Results: Overall, we analyzed 1 586 534 prescriptions dispensed to 394 708 people by 3431 prescribers. The rate of antimicrobial use was 741 prescriptions per 1000 population per year (7161 DDD/1000 population/yr). The median duration of prescriptions was 7 (interquartile range 7–10) days. The prescription rate decreased from 867 to 546 per 1000 population per year (−37%) over the study period, and the mean DDD rate decreased from 8387 to 5356 DDD per 1000 population per year (−36.1%). Antimicrobials with the highest DDD rate were amoxicillin (1568 DDD/1000/yr), doxycycline (864 DDD/1000/yr) and ciprofloxacin (633 DDD/1000/yr). Prescribers wrote a mean of 102 (standard deviation 248) prescriptions per year; 3 prescribers wrote more than 2500 prescriptions per year. Overall, 9203 (2.3%) of the 394 708 people in the study population received 4 or more prescriptions per year.

Interpretation: The rate of antimicrobial use in NL is lower than previously described in national surveillance data. Potential targets for stewardship intervention include prolonged duration of prescriptions, high-rate prescribers and high-rate patients, but further research is needed to assess the appropriateness of prescriptions according to diagnosis.
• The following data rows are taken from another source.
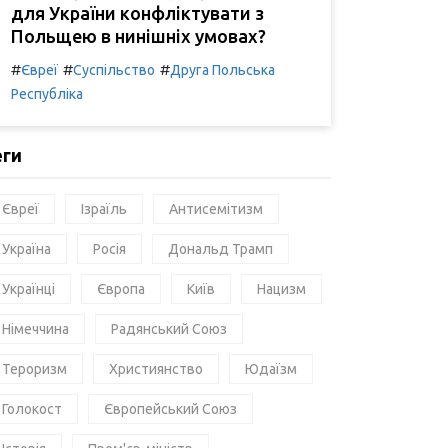
для України конфліктувати з
Польщею в нинішніх умовах?
#
#
#
Євреї
Суспільство
Друга Польська
Республіка
еги
Євреї
Ізраїль
Антисемітизм
Україна
Росія
Дональд Трамп
Українці
Європа
Київ
Нацизм
Німеччина
Радянський Союз
Тероризм
Християнство
Юдаїзм
Голокост
Європейський Союз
Antimicrobial resistance has been defined as one of the top 10 threats to global public health by the World Health Organization (WHO).1 Antimicrobial resistance was responsible for 5400 deaths and 880 000 days in hospital in Canada in 2018, costing the health care systems $1.4 billion.2 Although this problem is multifactorial, the main driver of antimicrobial resistance is antimicrobial use.3^,4 Several provinces have reported data,5^–7 but Canada does not currently have a national surveillance system for antimicrobial use.8 In 2020, the Canadian Antimicrobial Resistance Surveillance System (CARSS) report described Newfoundland & Labrador (NL) as having the highest rate of antimicrobial use in Canada.9 Further research also reports that people in NL use antimicrobials well above the national rate.10^,11 This may be related to several factors such as the influence of nonmedical determinants of health or the high burden of chronic disease; NL has the highest provincial rates of obesity and smoking, as well as among the highest provincial rates of chronic kidney disease, chronic lung disease and diabetes. Compared with the national average of 41.7 years, NL also had the oldest population in Canada in 2022 at 45.3 years.12^,13 Despite these factors, antimicrobial use in NL may not be as high as previously reported. Previous descriptions of antibiotic use in Canada have been done using databases from a third-party company — IQVIA, particularly the Canadian Compuscript Database and the Geographic Prescription Monitor Database — which uses sample data, not representative, population-based pharmacy network data.9^,14

A comprehensive description of antimicrobial use is the starting point to inform interventions for antimicrobial stewardship in the outpatient setting, where most antimicrobial use occurs. We sought to analyze a population-level data set to comprehensively describe outpatient antimicrobial use in NL and identify potential areas for stewardship intervention.

Methods

Study design and setting

We conducted a retrospective, descriptive study of antimicrobial use, including all outpatient antimicrobial prescriptions written and dispensed to residents of NL between June 1, 2017, and June 8, 2021. Prescriptions from all physicians are included, regardless of specialty. Prescriptions from nurse practitioners and dentists were also included, as they were the only others with authority to prescribe oral antibiotics during the study period. We included only prescriptions that were dispensed. We also included prescriptions dispensed to patients in long-term care facilities.

Data source

We acquired prescription data from the Newfoundland and Labrador Centre for Health Information (NLCHI) Pharmacy Network database — a component of the provincial electronic health record and a province-wide database used by community pharmacy staff to record and share medication information. It contains patient-specific medication profiles, including demographic and drug information, prescribing physician and other related information for every NL community pharmacy and 3 hospital outpatient dispensaries. This encompasses all outpatient prescriptions dispensed in the province. Records in this database are internally validated by NLCHI, and data quality issues are addressed and monitored on an ongoing basis (https://www.nlchi.nl.ca/). This database has not been externally validated.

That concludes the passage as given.